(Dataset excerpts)

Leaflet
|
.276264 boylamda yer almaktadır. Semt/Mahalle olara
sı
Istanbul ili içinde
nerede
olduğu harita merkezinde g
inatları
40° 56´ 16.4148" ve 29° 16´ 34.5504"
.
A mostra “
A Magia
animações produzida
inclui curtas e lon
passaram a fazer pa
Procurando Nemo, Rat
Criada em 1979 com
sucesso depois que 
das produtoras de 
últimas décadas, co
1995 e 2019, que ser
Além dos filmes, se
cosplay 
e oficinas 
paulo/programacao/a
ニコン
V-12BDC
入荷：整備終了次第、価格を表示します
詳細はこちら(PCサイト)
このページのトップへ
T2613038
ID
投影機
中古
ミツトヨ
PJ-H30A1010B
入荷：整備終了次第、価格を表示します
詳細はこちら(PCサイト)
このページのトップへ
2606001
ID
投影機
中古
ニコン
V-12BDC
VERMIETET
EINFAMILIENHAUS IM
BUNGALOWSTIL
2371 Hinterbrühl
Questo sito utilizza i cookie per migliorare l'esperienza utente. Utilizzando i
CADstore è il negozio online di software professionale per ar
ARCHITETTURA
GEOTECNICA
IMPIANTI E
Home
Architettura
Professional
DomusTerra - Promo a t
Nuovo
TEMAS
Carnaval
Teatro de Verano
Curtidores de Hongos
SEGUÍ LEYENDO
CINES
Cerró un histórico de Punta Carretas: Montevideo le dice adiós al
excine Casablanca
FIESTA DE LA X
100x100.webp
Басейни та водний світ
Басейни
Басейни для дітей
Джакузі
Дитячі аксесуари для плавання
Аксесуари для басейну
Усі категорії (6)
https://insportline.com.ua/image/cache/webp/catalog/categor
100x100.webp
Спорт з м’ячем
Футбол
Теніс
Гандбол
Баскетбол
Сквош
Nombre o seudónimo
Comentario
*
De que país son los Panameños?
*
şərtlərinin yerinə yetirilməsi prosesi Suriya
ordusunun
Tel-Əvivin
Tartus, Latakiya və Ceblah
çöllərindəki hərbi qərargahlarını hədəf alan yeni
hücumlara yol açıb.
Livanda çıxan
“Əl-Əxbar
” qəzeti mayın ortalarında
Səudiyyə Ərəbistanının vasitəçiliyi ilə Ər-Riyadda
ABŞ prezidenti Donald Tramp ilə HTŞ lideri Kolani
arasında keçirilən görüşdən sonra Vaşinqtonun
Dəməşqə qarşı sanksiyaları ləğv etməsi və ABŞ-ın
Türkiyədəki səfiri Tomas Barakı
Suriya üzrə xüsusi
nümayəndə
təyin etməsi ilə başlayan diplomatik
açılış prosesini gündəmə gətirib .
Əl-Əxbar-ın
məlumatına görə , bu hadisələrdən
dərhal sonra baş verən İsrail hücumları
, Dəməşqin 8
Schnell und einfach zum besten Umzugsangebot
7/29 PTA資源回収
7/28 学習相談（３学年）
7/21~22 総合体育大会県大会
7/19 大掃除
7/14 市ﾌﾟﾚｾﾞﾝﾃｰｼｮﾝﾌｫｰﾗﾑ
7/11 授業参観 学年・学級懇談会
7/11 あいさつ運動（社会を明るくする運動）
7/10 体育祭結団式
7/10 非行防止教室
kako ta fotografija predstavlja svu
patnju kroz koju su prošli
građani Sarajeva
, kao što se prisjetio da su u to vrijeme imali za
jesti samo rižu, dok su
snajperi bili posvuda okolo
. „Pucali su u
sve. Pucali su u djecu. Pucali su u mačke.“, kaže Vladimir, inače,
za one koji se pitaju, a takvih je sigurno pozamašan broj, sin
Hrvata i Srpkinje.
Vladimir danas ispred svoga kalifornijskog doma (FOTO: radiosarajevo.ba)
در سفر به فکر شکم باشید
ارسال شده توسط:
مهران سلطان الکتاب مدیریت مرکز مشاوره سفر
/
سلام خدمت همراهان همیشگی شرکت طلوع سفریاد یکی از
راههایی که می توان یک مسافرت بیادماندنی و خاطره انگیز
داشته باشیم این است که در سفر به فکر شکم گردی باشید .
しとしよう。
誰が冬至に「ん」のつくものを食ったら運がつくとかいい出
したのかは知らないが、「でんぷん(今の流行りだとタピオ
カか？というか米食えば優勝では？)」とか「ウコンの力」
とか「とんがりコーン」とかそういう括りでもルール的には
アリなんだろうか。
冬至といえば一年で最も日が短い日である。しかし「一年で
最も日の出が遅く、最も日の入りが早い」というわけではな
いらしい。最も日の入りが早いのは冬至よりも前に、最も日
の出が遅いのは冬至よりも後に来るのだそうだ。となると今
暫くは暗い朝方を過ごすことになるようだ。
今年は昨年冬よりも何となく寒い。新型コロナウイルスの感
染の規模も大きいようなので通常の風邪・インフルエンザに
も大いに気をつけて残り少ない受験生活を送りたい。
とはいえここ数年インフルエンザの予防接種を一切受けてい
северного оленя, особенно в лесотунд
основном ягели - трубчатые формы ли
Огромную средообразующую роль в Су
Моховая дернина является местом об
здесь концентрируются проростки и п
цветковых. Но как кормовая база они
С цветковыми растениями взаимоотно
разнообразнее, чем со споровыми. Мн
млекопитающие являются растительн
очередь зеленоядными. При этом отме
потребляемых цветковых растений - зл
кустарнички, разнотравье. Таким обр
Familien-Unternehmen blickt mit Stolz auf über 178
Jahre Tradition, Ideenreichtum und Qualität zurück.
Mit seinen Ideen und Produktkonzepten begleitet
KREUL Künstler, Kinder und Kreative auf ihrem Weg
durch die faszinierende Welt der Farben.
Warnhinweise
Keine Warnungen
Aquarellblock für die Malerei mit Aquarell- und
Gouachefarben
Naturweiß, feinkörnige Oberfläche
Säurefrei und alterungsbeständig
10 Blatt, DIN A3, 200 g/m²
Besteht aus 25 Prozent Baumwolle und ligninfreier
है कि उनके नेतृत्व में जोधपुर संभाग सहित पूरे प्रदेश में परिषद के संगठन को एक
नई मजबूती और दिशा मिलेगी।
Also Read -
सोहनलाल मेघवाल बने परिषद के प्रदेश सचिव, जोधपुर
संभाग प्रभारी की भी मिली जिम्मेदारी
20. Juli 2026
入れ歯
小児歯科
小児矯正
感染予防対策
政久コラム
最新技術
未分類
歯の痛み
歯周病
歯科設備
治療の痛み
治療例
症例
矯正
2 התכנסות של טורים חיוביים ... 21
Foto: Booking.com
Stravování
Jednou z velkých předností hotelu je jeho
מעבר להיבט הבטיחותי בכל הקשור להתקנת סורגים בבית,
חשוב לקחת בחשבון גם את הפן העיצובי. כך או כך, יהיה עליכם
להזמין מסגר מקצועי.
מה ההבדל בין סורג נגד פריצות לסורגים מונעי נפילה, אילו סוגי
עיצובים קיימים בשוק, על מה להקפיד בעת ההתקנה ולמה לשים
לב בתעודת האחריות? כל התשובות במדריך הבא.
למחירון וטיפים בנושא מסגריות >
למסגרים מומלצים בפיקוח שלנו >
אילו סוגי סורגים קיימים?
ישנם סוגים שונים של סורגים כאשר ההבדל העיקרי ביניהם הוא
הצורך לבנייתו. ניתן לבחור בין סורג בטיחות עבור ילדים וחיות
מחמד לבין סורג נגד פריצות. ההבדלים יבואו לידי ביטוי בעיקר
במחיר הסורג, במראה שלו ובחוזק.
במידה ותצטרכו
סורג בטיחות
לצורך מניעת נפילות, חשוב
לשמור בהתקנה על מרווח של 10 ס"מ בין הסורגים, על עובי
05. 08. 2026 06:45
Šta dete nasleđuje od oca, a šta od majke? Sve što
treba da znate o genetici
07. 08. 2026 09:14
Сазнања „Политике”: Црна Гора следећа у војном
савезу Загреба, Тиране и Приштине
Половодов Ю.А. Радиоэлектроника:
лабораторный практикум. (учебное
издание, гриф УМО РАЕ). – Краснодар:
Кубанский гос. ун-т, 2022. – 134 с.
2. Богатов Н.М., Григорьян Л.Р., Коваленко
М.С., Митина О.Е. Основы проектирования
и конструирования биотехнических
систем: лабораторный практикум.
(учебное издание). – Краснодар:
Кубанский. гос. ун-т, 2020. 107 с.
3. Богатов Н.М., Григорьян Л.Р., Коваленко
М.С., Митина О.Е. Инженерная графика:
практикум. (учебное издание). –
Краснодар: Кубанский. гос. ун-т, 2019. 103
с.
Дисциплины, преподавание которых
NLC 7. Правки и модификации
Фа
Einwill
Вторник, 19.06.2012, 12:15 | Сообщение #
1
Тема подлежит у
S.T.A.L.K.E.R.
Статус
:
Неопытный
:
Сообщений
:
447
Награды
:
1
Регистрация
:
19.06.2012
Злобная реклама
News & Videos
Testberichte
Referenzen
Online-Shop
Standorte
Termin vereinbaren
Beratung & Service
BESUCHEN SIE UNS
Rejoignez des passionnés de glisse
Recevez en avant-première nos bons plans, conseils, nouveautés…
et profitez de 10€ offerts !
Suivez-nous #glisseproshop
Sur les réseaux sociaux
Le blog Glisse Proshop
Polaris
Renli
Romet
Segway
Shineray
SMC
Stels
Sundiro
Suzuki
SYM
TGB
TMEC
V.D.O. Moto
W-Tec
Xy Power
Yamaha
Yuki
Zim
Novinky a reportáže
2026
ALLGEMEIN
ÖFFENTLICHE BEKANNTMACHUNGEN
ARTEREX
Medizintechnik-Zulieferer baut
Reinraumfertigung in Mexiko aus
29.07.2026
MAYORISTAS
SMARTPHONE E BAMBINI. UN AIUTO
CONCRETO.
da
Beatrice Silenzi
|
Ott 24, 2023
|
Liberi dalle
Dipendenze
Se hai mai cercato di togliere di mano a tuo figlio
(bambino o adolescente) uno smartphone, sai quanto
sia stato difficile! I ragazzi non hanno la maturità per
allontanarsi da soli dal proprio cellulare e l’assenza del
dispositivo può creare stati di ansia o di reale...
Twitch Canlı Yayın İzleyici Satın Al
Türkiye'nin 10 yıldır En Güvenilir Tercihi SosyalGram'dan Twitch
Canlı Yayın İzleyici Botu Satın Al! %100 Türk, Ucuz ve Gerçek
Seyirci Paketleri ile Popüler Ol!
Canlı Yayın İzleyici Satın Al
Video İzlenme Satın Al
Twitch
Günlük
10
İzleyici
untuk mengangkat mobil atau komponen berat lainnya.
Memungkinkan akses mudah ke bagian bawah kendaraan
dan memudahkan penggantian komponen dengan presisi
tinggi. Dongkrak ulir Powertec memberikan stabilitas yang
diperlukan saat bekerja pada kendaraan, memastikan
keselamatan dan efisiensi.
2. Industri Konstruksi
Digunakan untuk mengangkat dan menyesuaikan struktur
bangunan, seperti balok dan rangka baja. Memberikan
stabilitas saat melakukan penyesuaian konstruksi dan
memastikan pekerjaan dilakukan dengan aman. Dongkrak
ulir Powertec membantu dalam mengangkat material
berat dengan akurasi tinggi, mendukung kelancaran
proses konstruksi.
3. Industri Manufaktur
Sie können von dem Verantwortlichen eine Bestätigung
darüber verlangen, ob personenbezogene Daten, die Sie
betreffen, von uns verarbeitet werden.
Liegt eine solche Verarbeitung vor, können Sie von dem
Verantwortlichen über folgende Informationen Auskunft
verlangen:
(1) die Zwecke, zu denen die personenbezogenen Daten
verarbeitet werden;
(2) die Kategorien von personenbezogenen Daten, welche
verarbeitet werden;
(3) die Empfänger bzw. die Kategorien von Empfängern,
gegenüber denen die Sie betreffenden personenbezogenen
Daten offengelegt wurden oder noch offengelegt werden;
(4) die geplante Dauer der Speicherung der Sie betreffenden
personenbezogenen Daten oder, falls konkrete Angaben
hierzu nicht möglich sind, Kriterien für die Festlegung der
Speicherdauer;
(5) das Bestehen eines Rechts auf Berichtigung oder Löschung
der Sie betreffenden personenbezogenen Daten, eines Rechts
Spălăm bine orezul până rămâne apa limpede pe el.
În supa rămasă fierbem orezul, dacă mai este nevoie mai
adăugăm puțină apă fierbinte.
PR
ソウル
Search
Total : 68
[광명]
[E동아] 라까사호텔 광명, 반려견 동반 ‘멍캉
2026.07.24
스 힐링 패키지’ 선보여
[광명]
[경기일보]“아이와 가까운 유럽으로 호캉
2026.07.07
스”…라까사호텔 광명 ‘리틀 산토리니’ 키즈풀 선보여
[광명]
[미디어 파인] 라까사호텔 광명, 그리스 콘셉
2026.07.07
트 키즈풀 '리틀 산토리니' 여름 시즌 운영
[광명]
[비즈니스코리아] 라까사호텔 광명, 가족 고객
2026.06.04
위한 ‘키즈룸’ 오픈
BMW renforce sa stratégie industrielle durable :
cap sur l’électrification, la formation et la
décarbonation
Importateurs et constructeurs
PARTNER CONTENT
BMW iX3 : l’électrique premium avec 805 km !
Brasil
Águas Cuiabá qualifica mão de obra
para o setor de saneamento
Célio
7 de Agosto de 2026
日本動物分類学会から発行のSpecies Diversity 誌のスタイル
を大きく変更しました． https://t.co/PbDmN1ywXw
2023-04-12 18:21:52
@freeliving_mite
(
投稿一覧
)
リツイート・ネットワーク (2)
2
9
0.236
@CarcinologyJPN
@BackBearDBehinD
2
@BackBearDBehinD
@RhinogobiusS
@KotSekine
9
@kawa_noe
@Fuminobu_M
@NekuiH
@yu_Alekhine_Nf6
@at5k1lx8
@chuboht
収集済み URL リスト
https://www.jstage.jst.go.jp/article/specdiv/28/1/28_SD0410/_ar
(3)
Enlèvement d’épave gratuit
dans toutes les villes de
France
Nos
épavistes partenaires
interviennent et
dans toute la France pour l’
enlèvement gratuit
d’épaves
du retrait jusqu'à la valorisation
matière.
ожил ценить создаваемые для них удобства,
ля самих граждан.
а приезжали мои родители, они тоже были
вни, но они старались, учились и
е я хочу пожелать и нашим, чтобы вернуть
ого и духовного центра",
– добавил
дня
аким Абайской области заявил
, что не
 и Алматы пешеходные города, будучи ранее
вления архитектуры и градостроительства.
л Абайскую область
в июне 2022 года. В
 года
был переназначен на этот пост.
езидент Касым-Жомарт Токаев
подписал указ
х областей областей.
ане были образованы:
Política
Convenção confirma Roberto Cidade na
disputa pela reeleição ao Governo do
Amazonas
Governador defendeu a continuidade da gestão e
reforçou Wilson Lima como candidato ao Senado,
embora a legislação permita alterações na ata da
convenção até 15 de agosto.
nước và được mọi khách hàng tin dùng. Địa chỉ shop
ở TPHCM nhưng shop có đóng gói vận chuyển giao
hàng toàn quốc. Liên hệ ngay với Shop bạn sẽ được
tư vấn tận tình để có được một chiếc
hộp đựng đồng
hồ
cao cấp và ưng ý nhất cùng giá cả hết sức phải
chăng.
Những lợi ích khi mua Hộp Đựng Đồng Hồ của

DESCRIPTION OF THE TASK: Find every line of the data that includes the string "kendaraan". Copy each of those lines.

OUTPUT FOR THIS TASK:
Memungkinkan akses mudah ke bagian bawah kendaraan
diperlukan saat bekerja pada kendaraan, memastikan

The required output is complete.